**Task instructions**
There is material below. Print exactly the lines starting at the line with "Ideal para eventos pequeños" and ending at the line with "Se você possui uma conta comercial no", ends included, and no others.

•••••

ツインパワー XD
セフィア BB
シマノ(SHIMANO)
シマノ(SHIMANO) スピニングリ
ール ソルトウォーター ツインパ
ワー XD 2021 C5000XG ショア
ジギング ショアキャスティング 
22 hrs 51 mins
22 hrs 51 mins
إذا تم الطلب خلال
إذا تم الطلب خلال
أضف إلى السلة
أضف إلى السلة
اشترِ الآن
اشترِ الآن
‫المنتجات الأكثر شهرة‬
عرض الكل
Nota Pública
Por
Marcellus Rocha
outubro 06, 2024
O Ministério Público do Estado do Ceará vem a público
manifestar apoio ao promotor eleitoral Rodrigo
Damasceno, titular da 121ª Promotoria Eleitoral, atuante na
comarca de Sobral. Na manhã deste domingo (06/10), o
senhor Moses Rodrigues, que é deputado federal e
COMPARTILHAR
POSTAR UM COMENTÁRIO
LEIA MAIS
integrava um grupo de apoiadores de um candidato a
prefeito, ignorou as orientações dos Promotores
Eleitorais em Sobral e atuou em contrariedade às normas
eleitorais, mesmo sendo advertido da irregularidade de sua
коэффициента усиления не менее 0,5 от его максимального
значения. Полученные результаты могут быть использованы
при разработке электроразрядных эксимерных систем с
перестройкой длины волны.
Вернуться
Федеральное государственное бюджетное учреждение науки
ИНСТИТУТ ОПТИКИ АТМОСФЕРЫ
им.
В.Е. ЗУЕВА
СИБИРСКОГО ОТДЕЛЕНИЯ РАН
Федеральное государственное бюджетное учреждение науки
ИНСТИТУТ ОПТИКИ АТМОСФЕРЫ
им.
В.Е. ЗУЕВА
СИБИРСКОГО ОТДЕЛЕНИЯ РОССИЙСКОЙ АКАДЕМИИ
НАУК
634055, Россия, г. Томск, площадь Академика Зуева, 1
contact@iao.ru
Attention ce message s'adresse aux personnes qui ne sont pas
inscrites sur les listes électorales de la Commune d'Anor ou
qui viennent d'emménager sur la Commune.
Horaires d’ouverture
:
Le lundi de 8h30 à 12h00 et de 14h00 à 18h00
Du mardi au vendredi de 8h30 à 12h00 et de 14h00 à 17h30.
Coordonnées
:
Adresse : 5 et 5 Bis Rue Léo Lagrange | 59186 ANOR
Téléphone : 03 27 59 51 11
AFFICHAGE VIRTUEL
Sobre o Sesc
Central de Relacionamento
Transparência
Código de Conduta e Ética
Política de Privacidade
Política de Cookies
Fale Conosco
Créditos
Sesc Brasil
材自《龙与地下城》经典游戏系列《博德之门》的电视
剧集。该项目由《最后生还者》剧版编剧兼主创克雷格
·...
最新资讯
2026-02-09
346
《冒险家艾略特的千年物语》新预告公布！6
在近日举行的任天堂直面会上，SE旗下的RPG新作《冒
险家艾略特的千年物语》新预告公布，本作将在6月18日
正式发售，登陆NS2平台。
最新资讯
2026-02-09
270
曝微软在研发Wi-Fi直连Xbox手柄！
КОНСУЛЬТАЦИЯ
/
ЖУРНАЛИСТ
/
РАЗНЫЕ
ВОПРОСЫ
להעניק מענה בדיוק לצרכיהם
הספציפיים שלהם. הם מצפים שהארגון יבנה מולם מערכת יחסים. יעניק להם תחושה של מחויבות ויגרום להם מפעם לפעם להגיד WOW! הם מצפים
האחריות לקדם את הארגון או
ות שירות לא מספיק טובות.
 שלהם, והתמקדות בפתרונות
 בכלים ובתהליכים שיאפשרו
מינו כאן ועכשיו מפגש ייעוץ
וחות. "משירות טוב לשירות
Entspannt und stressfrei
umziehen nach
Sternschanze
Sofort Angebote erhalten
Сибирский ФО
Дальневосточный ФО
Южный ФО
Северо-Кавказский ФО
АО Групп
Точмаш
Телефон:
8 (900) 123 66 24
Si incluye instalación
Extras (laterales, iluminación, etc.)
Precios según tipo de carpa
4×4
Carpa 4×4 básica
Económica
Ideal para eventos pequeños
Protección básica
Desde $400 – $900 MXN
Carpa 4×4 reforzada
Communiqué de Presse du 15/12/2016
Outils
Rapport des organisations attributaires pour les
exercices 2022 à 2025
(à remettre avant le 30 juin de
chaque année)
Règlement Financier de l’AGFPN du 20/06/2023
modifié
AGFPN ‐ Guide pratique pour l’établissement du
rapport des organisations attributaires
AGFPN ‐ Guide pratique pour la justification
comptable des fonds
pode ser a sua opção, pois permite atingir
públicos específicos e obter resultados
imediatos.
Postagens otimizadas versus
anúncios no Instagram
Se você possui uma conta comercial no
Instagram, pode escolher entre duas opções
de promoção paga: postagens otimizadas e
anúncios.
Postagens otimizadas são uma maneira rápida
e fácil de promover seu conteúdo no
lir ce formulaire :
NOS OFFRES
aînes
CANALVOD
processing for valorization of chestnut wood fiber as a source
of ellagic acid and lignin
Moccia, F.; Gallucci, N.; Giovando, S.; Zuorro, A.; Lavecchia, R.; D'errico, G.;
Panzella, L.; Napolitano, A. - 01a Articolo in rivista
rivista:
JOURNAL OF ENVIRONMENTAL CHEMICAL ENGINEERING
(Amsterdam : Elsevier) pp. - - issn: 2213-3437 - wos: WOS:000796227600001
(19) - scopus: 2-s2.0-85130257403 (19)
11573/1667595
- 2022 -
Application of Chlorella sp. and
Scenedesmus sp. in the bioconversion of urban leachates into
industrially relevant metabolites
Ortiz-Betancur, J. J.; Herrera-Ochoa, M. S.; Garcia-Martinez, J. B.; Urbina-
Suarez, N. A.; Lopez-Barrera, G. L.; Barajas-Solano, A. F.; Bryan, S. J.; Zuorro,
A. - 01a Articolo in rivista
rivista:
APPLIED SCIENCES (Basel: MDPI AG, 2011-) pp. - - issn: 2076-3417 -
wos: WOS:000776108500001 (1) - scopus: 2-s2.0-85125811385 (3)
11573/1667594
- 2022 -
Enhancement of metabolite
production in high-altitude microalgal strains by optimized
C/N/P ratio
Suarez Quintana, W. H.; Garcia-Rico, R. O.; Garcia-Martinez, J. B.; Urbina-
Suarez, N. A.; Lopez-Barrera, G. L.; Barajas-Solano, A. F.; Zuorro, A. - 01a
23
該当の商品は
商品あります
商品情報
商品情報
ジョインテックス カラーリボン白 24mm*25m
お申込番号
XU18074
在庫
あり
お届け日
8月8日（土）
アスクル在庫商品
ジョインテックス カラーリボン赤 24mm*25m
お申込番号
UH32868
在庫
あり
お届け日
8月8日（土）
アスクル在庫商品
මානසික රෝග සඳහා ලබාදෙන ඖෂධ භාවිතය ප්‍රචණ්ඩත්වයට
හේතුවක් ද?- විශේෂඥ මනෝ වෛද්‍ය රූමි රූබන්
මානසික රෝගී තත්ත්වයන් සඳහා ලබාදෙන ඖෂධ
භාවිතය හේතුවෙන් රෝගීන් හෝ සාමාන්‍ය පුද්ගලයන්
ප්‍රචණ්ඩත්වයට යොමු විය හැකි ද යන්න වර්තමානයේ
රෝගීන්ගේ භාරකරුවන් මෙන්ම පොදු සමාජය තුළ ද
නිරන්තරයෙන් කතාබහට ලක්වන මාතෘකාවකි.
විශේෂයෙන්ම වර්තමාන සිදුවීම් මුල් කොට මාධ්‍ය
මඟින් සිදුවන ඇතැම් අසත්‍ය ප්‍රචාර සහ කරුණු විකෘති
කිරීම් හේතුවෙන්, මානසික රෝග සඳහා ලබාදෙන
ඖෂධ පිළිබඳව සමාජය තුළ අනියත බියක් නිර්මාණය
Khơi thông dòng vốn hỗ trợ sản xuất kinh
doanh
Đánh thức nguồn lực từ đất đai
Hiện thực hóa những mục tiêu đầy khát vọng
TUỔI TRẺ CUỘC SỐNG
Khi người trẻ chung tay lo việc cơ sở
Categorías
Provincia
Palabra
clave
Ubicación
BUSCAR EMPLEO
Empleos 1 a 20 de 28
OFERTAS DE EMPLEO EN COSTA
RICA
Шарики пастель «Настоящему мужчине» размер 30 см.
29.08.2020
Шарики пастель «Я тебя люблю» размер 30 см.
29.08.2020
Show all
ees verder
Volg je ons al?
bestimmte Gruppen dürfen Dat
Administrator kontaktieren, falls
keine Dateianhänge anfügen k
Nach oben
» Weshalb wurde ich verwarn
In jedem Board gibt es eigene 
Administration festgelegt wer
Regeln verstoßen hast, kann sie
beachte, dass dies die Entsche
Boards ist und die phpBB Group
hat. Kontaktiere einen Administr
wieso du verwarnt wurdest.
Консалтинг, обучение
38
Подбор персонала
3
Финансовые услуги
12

•••••

**Exercise response**
Ideal para eventos pequeños
Protección básica
Desde $400 – $900 MXN
Carpa 4×4 reforzada
Communiqué de Presse du 15/12/2016
Outils
Rapport des organisations attributaires pour les
exercices 2022 à 2025
(à remettre avant le 30 juin de
chaque année)
Règlement Financier de l’AGFPN du 20/06/2023
modifié
AGFPN ‐ Guide pratique pour l’établissement du
rapport des organisations attributaires
AGFPN ‐ Guide pratique pour la justification
comptable des fonds
pode ser a sua opção, pois permite atingir
públicos específicos e obter resultados
imediatos.
Postagens otimizadas versus
anúncios no Instagram
Se você possui uma conta comercial no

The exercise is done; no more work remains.